Extract every line of the material that holds the string "life".

#### THE INPUT:

________________

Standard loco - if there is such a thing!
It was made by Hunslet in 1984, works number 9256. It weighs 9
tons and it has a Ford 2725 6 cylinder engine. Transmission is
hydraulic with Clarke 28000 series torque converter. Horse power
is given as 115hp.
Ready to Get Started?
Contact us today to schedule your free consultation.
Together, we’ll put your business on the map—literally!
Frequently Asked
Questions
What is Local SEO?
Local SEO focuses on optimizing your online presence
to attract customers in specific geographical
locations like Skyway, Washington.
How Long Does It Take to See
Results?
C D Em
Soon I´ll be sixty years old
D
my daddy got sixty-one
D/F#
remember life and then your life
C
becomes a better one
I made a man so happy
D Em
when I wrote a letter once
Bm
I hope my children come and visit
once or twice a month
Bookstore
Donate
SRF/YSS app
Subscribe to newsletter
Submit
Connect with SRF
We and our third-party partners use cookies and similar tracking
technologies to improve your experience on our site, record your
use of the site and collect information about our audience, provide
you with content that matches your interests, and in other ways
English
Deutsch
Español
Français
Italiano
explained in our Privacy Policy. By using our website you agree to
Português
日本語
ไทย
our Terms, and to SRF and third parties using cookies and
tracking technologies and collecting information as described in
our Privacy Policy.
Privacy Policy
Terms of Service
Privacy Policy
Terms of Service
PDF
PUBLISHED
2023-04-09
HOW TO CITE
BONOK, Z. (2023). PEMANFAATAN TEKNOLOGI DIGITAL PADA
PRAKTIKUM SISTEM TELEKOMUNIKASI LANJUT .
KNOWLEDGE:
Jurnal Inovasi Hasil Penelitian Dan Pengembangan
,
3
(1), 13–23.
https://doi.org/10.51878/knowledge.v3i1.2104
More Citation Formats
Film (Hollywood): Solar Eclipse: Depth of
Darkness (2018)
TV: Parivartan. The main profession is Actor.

________________

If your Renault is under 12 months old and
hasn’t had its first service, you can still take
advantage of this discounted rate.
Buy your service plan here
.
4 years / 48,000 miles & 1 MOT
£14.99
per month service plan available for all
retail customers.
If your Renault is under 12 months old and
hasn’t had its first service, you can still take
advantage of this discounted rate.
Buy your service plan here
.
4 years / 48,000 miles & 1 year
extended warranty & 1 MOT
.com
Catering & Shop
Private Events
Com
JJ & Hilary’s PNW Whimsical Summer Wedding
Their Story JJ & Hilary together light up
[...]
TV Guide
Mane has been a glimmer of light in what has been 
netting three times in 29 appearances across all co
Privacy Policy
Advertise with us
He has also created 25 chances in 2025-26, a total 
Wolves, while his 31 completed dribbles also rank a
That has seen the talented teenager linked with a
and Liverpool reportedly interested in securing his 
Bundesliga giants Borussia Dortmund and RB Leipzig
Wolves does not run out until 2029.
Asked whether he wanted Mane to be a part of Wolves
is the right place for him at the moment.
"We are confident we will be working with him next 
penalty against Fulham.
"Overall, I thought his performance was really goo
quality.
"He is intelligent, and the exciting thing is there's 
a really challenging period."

________________

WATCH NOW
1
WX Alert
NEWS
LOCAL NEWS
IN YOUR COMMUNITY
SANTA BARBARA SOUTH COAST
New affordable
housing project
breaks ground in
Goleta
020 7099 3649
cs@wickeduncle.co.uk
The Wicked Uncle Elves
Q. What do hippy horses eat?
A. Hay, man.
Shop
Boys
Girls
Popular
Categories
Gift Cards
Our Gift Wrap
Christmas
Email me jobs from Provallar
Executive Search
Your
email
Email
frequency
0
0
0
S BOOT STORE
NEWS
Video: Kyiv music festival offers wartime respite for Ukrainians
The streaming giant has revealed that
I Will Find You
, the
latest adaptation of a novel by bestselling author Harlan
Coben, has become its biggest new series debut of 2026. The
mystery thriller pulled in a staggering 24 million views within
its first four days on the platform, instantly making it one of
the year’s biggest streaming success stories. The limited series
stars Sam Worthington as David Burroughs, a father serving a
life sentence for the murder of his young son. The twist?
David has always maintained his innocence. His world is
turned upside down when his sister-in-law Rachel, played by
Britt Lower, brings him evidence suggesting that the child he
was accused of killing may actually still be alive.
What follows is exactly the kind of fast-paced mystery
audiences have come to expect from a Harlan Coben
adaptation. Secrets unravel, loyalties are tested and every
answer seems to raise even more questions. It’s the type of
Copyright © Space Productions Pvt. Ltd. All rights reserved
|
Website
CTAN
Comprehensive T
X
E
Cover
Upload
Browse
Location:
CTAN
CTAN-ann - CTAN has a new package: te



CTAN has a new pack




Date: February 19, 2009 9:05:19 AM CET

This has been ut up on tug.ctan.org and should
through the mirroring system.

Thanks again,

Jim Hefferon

________________

#### SOLUTION:
remember life and then your life
life sentence for the murder of his young son. The twist?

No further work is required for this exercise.